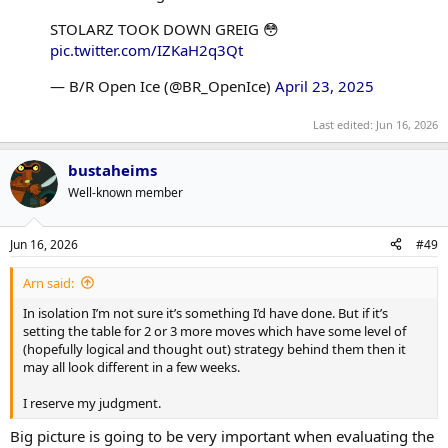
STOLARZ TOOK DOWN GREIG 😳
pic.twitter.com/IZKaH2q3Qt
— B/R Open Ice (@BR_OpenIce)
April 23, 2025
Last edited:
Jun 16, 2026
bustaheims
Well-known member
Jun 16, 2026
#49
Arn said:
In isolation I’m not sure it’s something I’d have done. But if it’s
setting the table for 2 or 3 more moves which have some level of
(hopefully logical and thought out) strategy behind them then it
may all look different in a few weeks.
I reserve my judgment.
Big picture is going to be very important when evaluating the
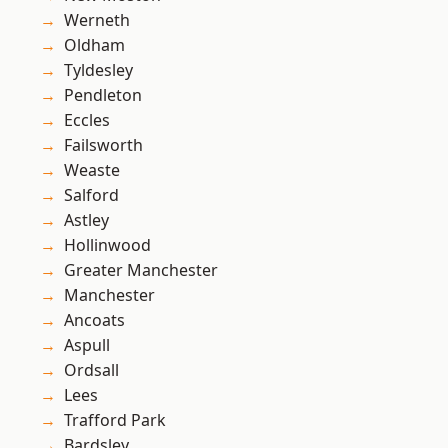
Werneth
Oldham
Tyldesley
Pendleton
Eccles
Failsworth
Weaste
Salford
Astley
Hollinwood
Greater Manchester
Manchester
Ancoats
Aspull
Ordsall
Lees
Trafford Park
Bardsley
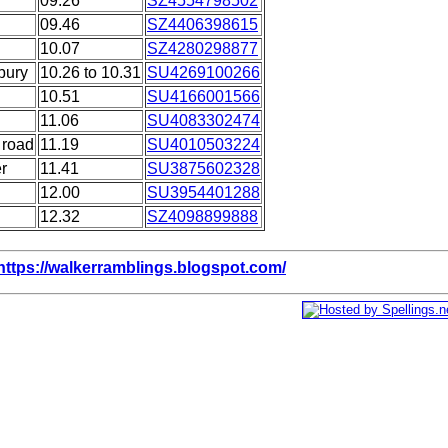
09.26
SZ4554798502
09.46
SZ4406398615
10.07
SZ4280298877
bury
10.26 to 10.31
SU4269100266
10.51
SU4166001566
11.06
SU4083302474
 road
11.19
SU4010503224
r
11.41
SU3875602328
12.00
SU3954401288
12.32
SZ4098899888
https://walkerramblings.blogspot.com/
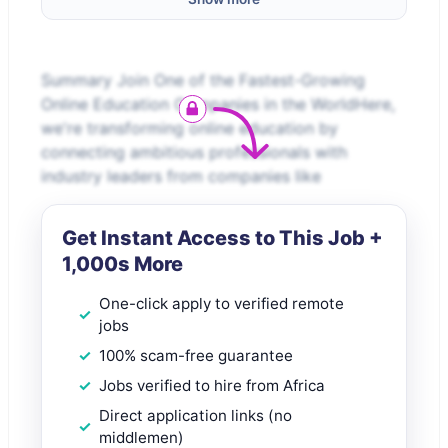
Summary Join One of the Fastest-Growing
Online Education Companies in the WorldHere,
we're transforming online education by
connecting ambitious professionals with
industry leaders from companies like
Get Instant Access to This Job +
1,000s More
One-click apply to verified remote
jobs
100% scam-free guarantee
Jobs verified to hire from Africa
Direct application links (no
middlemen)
::::
TASK STATEMENT: Give back, word for word, the lines from the one containing "SU4269100266" through the last line of the listing above; include both ends and exclude the pictures.

RESULT OF THE TASK:
SU4269100266
10.51
SU4166001566
11.06
SU4083302474
 road
11.19
SU4010503224
r
11.41
SU3875602328
12.00
SU3954401288
12.32
SZ4098899888
https://walkerramblings.blogspot.com/
Summary Join One of the Fastest-Growing
Online Education Companies in the WorldHere,
we're transforming online education by
connecting ambitious professionals with
industry leaders from companies like
Get Instant Access to This Job +
1,000s More
One-click apply to verified remote
jobs
100% scam-free guarantee
Jobs verified to hire from Africa
Direct application links (no
middlemen)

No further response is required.